Queere Begriffe: Die LGBTQI+ Community verstehen
Was heißt eigentlich “queer” und was bedeutet LGBTQI+?
LGBTQI+ ist eine Abkürzung für Lesbian, Gay, Bi, Trans, Queer und Intersex. Das + steht dafür, dass die Aufzählung nicht abgeschlossen ist. Aus dem Englischen übersetzt bedeutet das lesbisch, schwul, bisexuell, trans, queer und intersexuell.
Zum Verständnis: Queer ist ein Sammelbegriff für nicht heterosexuelle und Menschen, die sich nicht oder teilweise ihrem Geburtsgeschlecht zugehörig fühlen. Intersexuelle Menschen lassen sich nicht eindeutig in das System aus zwei Geschlechtern einordnen, fühlen sich also weder als nur männliche oder nur weibliche Person.

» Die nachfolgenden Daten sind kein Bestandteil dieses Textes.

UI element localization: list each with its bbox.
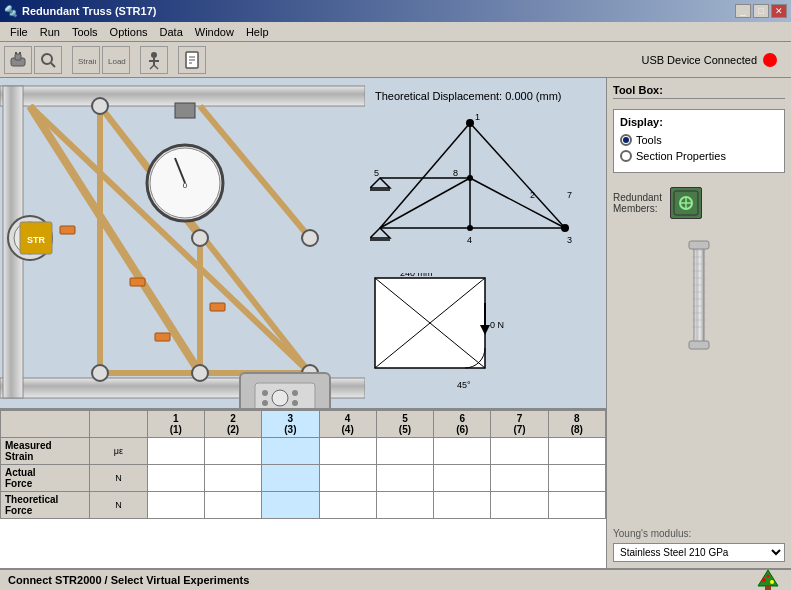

Es ist nicht unwahrscheinlich, dass du Menschen aus der LGBTQI+ Community kennst, ohne es zu wissen. Vielleicht hatten sie ganz allgemein oder dir gegenüber noch kein “Coming out”.
Das kleine ABC rund um weitere Begriffe der queeren Bewegung
Beginnen wir mit dem Buchstaben „A“. Das A kann beispielsweise für asexuell stehen. Wenn du asexuell bist, verspürst du keine bis eine geringe sexuelle Anziehung. „B“ kann für binäres Geschlecht stehen. Das heißt, dass Menschen immer noch annehmen, es gebe nur zwei Geschlechter. „C“ steht beispielsweise für cis-/cisgeschlechtlich. Cis Menschen haben eine geschlechtliche Identität, die zu ihrem zugeschriebenen Geburtsgeschlecht passt. Im Übrigen liegt der Ursprung im lateinischen (auf dieser Seite, diesseits, binnen, innerhalb), das Gegenteil von trans- (auf der anderen Seite, über-, hinüber-). Mehr Informationen findest du unter Gender, geschlechtliche Identität.
Eine gute Zusammenfassung von queeren Begriffen, Flaggen und Symbolen findest du in der online Anlaufstelle queer-Lexikon oder unter das kleine ABC LGBT*IQ.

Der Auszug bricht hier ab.